Exercise description: The result should be every line of the listing that contains "шигырь".

Data for processing:
════════════════
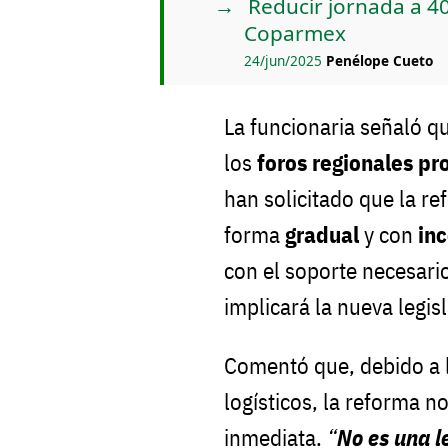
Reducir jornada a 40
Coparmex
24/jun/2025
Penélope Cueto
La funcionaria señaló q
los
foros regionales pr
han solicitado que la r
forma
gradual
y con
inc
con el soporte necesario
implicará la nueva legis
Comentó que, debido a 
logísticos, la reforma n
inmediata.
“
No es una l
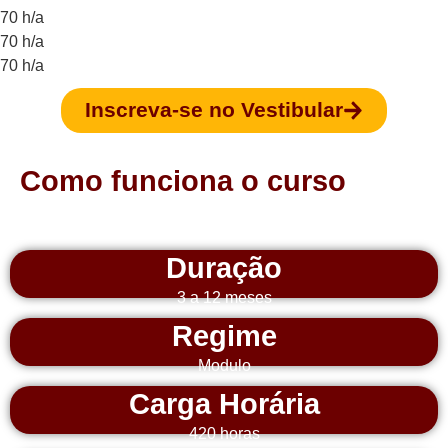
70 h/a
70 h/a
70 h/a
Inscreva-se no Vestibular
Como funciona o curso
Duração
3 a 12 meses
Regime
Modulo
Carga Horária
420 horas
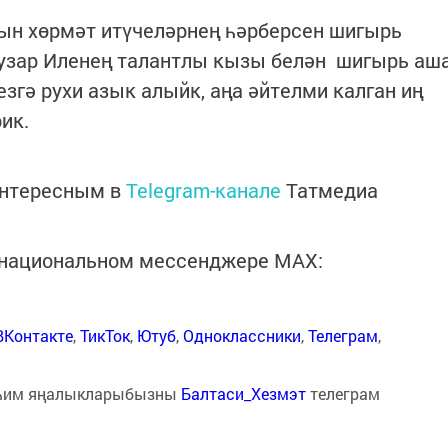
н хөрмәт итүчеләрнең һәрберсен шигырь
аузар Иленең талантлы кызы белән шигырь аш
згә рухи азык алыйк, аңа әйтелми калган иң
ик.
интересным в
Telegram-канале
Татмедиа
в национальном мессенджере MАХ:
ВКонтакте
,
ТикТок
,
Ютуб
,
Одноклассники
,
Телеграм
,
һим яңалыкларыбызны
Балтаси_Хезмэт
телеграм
════════════════
Expected answer:
н хөрмәт итүчеләрнең һәрберсен шигырь
аузар Иленең талантлы кызы белән шигырь аш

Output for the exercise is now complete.